Glacial flour may sound like some new-fangled health food, but you wouldn't want to make bread out of it.
Last month, NASA's Terra satellite and the European Space Agency's Sentinel-2 mission captured images of glacial flour streaming over the landscape in Greenland. NASA describes the rare phenomenon as "fine-grained silt formed by glaciers grinding and pulverizing rock."
Definitely not for baking.
The view, captured on Sept. 29, gives scientists a good look at what happens when wind pushes a silt plume out of a stream valley. NASA released a series of images showing the stream's floodplain drying out and turning gray over a matter of days. The scene is calm a day later.
"This is by far the biggest event detected and reported by satellites that I know about," said Santiago Gassó, an atmospheric scientist at NASA's Goddard Space Flight Center.
Gassó says high-latitude dust events like this one can impact air quality.

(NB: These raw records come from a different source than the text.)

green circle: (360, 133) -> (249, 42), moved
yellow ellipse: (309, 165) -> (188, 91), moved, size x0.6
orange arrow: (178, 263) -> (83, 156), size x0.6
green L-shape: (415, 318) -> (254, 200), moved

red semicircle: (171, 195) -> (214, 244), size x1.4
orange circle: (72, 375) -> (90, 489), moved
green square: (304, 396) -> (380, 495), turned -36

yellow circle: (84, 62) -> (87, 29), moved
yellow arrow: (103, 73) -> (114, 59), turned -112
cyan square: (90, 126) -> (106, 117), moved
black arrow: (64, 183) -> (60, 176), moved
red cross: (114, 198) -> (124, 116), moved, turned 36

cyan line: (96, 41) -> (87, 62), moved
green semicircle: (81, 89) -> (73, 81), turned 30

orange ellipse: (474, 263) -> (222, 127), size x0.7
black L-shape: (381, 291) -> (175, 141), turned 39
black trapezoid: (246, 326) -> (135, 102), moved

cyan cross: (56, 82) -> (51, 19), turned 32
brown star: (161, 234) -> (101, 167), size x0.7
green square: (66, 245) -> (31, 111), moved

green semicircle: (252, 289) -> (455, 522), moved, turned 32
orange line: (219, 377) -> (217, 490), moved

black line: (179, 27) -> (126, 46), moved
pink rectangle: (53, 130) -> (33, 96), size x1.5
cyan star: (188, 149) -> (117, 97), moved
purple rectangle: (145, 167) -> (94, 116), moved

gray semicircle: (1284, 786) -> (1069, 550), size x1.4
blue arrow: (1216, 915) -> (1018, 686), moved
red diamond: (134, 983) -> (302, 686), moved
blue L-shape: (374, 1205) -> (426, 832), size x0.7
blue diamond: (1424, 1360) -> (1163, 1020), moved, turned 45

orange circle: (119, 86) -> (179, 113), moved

A 2016 study suggests the dust can add nutrients to the marine environment.
NASA suspects the glacial flour came from glaciers located upstream from the floodplain. These space observations could give scientists a better understanding of how glacial flour and dust plumes interact with the atmosphere, and could one day contribute to updated climate models.
For the more casual observer, the dramatic image gives us a glimpse of how dust storms work in a place we normally associate with ice, snow and cold.